%%

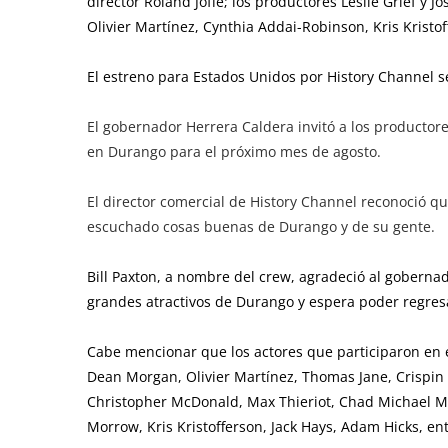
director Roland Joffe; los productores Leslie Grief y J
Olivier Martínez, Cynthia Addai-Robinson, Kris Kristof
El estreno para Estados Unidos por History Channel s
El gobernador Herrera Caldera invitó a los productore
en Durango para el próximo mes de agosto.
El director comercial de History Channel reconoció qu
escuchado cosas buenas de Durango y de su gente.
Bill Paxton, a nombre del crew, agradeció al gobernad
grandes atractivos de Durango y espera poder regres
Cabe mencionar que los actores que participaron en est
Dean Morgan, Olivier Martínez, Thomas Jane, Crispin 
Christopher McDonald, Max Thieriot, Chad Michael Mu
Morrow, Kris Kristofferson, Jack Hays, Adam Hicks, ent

%%
%%

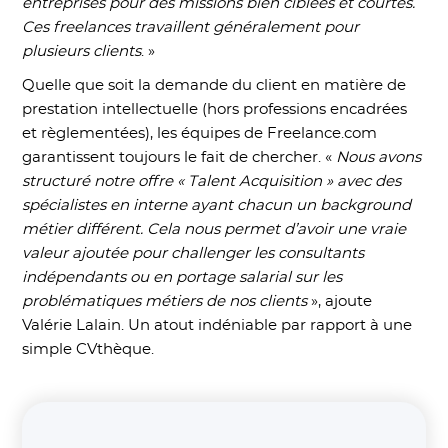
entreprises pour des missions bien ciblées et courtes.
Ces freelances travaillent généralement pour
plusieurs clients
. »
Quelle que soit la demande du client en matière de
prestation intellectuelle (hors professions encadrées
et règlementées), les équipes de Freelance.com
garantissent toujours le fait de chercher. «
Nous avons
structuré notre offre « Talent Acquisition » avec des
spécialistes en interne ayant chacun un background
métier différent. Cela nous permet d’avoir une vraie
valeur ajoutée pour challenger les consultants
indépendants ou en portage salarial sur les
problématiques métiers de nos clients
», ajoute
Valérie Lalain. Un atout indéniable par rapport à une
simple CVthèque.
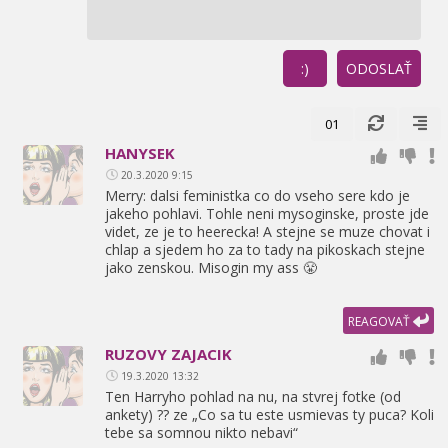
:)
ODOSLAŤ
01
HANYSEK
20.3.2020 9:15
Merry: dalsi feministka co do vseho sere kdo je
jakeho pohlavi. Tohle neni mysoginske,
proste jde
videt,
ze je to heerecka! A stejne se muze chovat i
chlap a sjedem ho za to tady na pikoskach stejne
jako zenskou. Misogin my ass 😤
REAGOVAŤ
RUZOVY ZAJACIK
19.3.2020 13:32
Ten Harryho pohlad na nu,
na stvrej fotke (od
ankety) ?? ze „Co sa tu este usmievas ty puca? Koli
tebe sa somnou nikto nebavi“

%%

#### REQUIREMENT
Give back the exact lines above, running from the one that has "Valérie Lalain. Un" through the one that has "tebe sa somnou", with nothing added and no pictures.

#### YOUR RESPONSE
Valérie Lalain. Un atout indéniable par rapport à une
simple CVthèque.
:)
ODOSLAŤ
01
HANYSEK
20.3.2020 9:15
Merry: dalsi feministka co do vseho sere kdo je
jakeho pohlavi. Tohle neni mysoginske,
proste jde
videt,
ze je to heerecka! A stejne se muze chovat i
chlap a sjedem ho za to tady na pikoskach stejne
jako zenskou. Misogin my ass 😤
REAGOVAŤ
RUZOVY ZAJACIK
19.3.2020 13:32
Ten Harryho pohlad na nu,
na stvrej fotke (od
ankety) ?? ze „Co sa tu este usmievas ty puca? Koli
tebe sa somnou nikto nebavi“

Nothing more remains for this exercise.